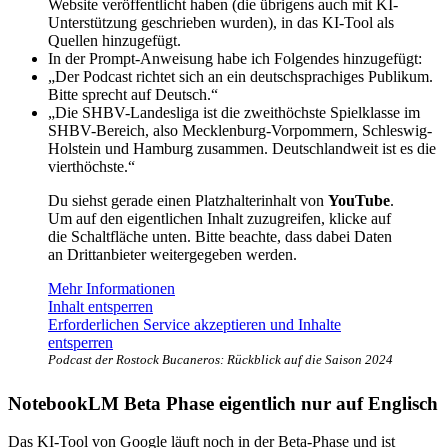
Website veröffentlicht haben (die übrigens auch mit KI-
Unterstützung geschrieben wurden), in das KI-Tool als
Quellen hinzugefügt.
In der Prompt-Anweisung habe ich Folgendes hinzugefügt:
„Der Podcast richtet sich an ein deutschsprachiges Publikum.
Bitte sprecht auf Deutsch.“
„Die SHBV-Landesliga ist die zweithöchste Spielklasse im
SHBV-Bereich, also Mecklenburg-Vorpommern, Schleswig-
Holstein und Hamburg zusammen. Deutschlandweit ist es die
vierthöchste.“
Du siehst gerade einen Platzhalterinhalt von
YouTube
.
Um auf den eigentlichen Inhalt zuzugreifen, klicke auf
die Schaltfläche unten. Bitte beachte, dass dabei Daten
an Drittanbieter weitergegeben werden.
Mehr Informationen
Inhalt entsperren
Erforderlichen Service akzeptieren und Inhalte
entsperren
Podcast der Rostock Bucaneros: Rückblick auf die Saison 2024
NotebookLM Beta Phase eigentlich nur auf Englisch
Das KI-Tool von Google läuft noch in der Beta-Phase und ist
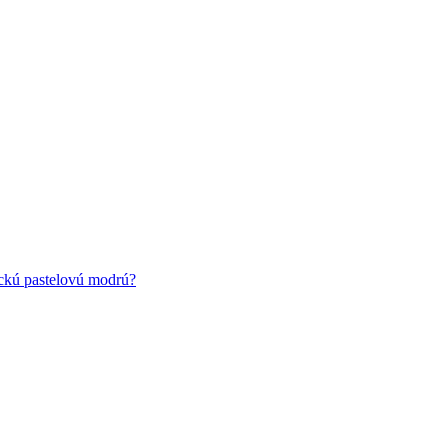
ickú pastelovú modrú?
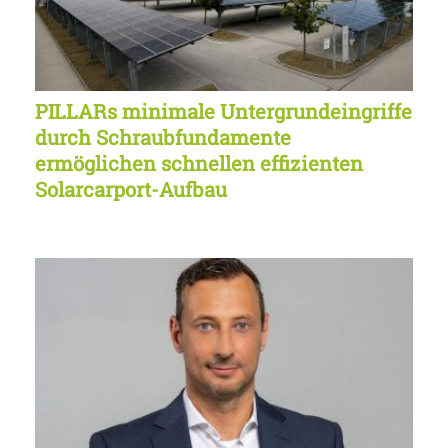
PILLARs minimale Untergrundeingriffe
durch Schraubfundamente
ermöglichen schnellen effizienten
Solarcarport-Aufbau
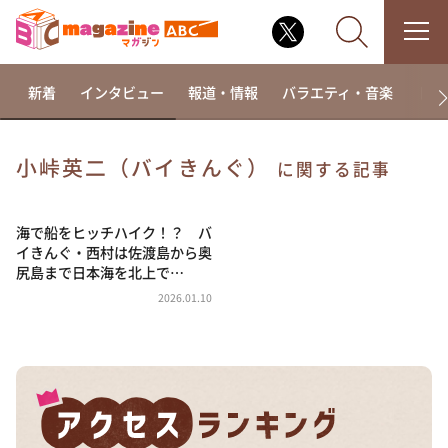
新着
インタビュー
報道・情報
バラエティ・音楽
ドラ
小峠英二（バイきんぐ）
に関する記事
なるみ・岡村の過ぎるTV
相席食堂
海で船をヒッチハイク！？ バ
イきんぐ・西村は佐渡島から奥
これ余談なんですけど・・・
尻島まで日本海を北上で…
～人生密着トークバラエティ！～ やすとものいたっ
2026.01.10
て真剣です
探偵！ナイトスクープ
news おかえり
河合＆A.B.C-Z塚田×福井アナ「なんでやねん！？」
（news おかえり）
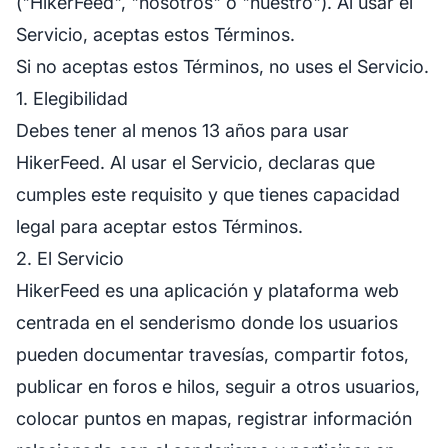
("HikerFeed", "nosotros" o "nuestro"). Al usar el
Servicio, aceptas estos Términos.
Si no aceptas estos Términos, no uses el Servicio.
1. Elegibilidad
Debes tener al menos 13 años para usar
HikerFeed. Al usar el Servicio, declaras que
cumples este requisito y que tienes capacidad
legal para aceptar estos Términos.
2. El Servicio
HikerFeed es una aplicación y plataforma web
centrada en el senderismo donde los usuarios
pueden documentar travesías, compartir fotos,
publicar en foros e hilos, seguir a otros usuarios,
colocar puntos en mapas, registrar información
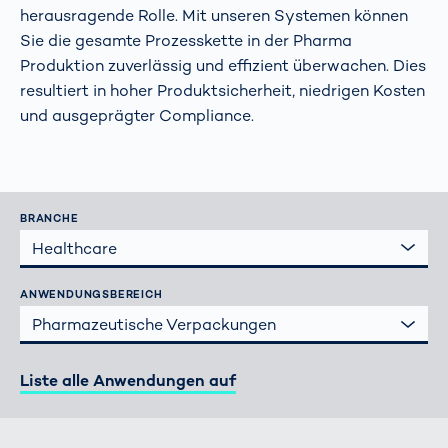
herausragende Rolle. Mit unseren Systemen können
Sie die gesamte Prozesskette in der Pharma
Produktion zuverlässig und effizient überwachen. Dies
resultiert in hoher Produktsicherheit, niedrigen Kosten
und ausgeprägter Compliance.
BRANCHE
Healthcare
ANWENDUNGSBEREICH
Pharmazeutische Verpackungen
Liste alle Anwendungen auf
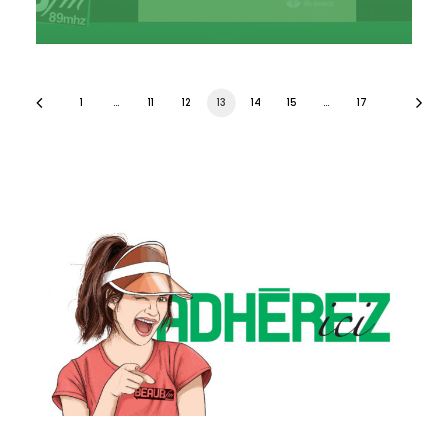
1
…
11
12
13
14
15
…
17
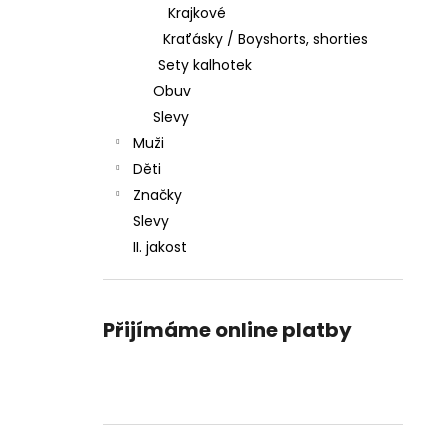
Krajkové
Kraťásky / Boyshorts, shorties
Sety kalhotek
Obuv
Slevy
Muži
Děti
Značky
Slevy
II. jakost
Přijímáme online platby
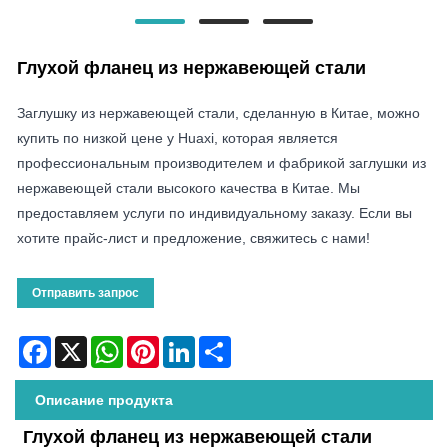
Глухой фланец из нержавеющей стали
Заглушку из нержавеющей стали, сделанную в Китае, можно
купить по низкой цене у Huaxi, которая является
профессиональным производителем и фабрикой заглушки из
нержавеющей стали высокого качества в Китае. Мы
предоставляем услуги по индивидуальному заказу. Если вы
хотите прайс-лист и предложение, свяжитесь с нами!
Отправить запрос
Facebook
X
WhatsApp
Pinterest
LinkedIn
Share
Описание продукта
Глухой фланец из нержавеющей стали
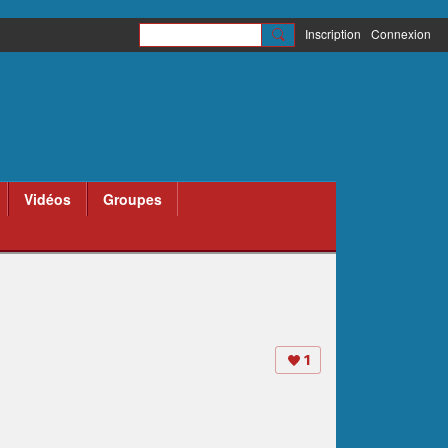
Inscription
Connexion
Vidéos
Groupes
1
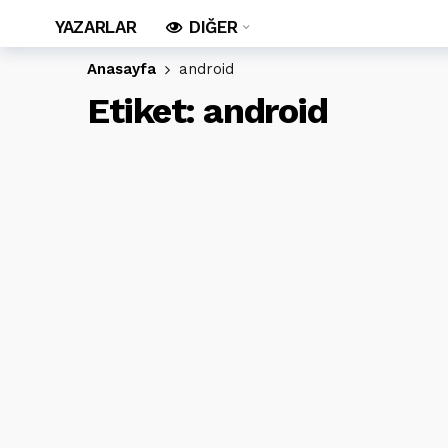
YAZARLAR
DIĞER
Anasayfa
android
Etiket:
android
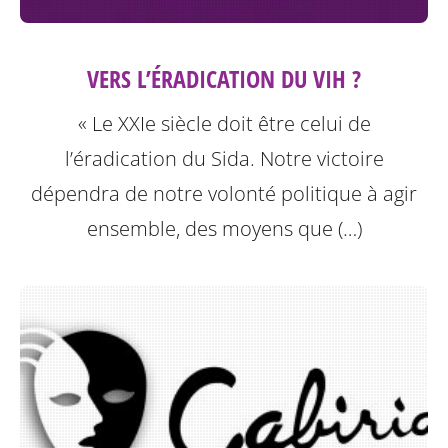
VERS L’ÉRADICATION DU VIH ?
« Le XXIe siècle doit être celui de
l’éradication du Sida. Notre victoire
dépendra de notre volonté politique à agir
ensemble, des moyens que (…)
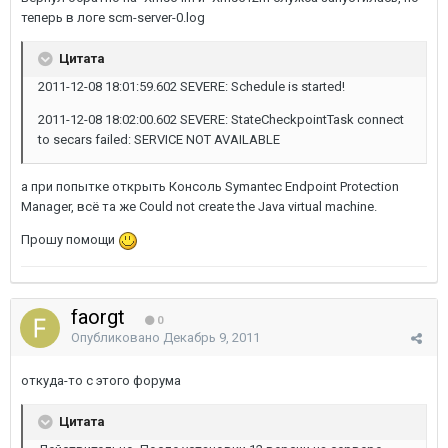
теперь в логе scm-server-0.log
Цитата
2011-12-08 18:01:59.602 SEVERE: Schedule is started!
2011-12-08 18:02:00.602 SEVERE: StateCheckpointTask connect
to secars failed: SERVICE NOT AVAILABLE
а при попытке открыть Консоль Symantec Endpoint Protection
Manager, всё та же Could not create the Java virtual machine.
Прошу помощи
faorgt
0
Опубликовано
Декабрь 9, 2011
откуда-то с этого форума
Цитата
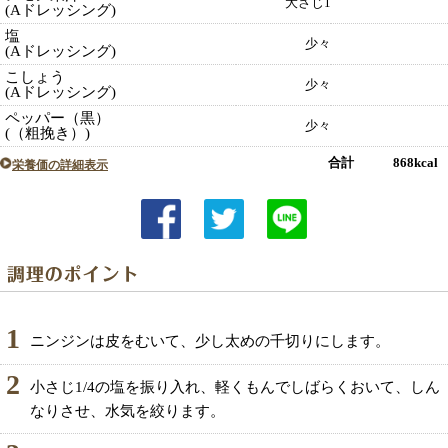
大さじ1
(Aドレッシング)
塩
少々
(Aドレッシング)
こしょう
少々
(Aドレッシング)
ペッパー（黒）
少々
(（粗挽き）)
合計 868kcal
栄養価の詳細表示
1
ニンジンは皮をむいて、少し太めの千切りにします。
2
小さじ1/4の塩を振り入れ、軽くもんでしばらくおいて、しん
なりさせ、水気を絞ります。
· · ·
Aim of the exercise: Scan the material above for the string "Phase" and report each line where you find it.

Result of this task:
NotebookLM Beta Phase eigentlich nur auf Englisch
Das KI-Tool von Google läuft noch in der Beta-Phase und ist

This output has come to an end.